Horses are particularly unique in their desire to access the greener grass that grows on the other side of the fence. This desire can damage both the horse and the fence.
There are several types of fence that will contain a horse safely, and even more – in our experience – that won’t. Here are a few thoughts on what makes a safe (and unsafe) horse fence.
Smooth HT wire is arguably the cheapest fence to build, but is not something that we would consider safe for horses. It is the least visible and, should a horse get tangled in it or run through it, the results are generally catastrophic as HT wire will slice flesh with ease. HT also needs to be electrified to be effective; this doesn’t disqualify it as good fence, but it can lead to increased maintenance.
Barbed wire has many of the same pros and cons of smooth wire. Inexpensive, but not the safest. Horses don’t seem to have the respect for barbed wire that cattle do; many horses will ride a barbed wire fence down if they want what’s on the other side.
Braided ribbon or cord is designed for temporary use and rotational grazing. In our opinion, it should only be used as a temporary interior fence.
Woven wire is a good option, but care should be taken in selecting the right specification of wire. It is important to keep in mind what the specific function of your fence will be. Two-hundred acres of pasture for six horses (and no livestock on the other side) wouldn’t require near the fence that dry lots for stallions would. Our pick for a good, all around, safe horse fence would be 2” x 4” Tornado Torus Stiff Stay – in either 48” or 60” height – with a coated HT hot wire on top.
The 2”x4” pattern is small enough to keep a hoof from slipping through, which will reduce the chances of injury. Certainly, wider patterns will work, and that would be up to the horseman / woman to decide what the best choice would be. Woven wire works better in longer stretches, as maintaining proper tension can be a challenge in stretches less than 30 or so feet. Inline tensioning devices, like Gripples, do make shorter stretches more feasible.

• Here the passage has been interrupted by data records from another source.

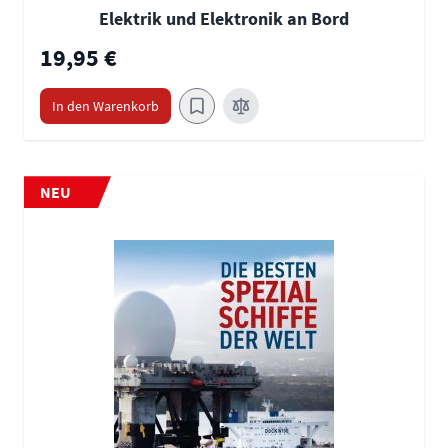
Elektrik und Elektronik an Bord
19,95 €
In den Warenkorb
NEU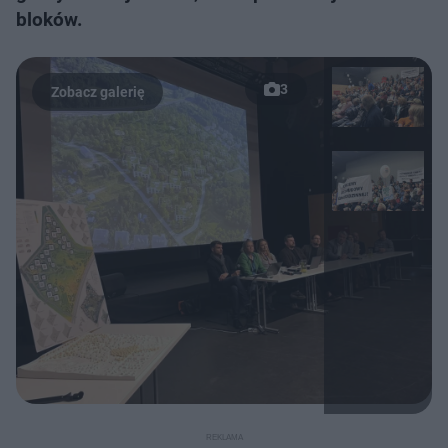
bloków.
3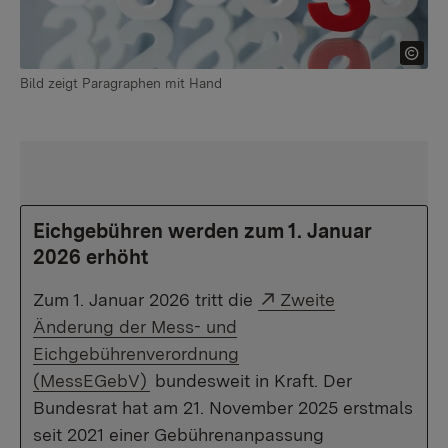
Bild zeigt Paragraphen mit Hand
Eichgebühren werden zum 1. Januar
2026 erhöht
Externer Link:
Zum 1. Januar 2026 tritt die
Zweite
Änderung der Mess- und
Eichgebührenverordnung
(MessEGebV)
bundesweit in Kraft. Der
Bundesrat hat am 21. November 2025 erstmals
seit 2021 einer Gebührenanpassung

Board fence, or post and rail fence, is still a very desirable option, especially in small lots and along road frontage and driveways. The standard is typically a four board, or Kentucky Four Plank, but it can also easily be constructed in a three board or five board configuration. Posts are typically a Southern Yellow Pine 5-6” x 8’, CCA or Creosote treated, and can be round or faced. Boards are typically CCA treated Poplar, Oak, or Creosote treated Southern Yellow Pine. Board fence – although generally more expensive – can carry an economic advantage in small lots and multiple gate situations, since no bracing is required. Should a repair be necessary, board fence is among the easiest to fix.
Coated wire and coated rail are the modern solutions to a few of the age-old maintenance and safety issues. With more durability and less maintenance, rail products, like Horserail, make a wonderful alternative to traditional board fence. Coated HT wire products, like Hotcote, provide visibility, safety, and the option to electrify. Both products make a great addition to the top of woven wire. If you like the idea of a “rail” on top, but also need to electrify, Hottop will fulfil your needs.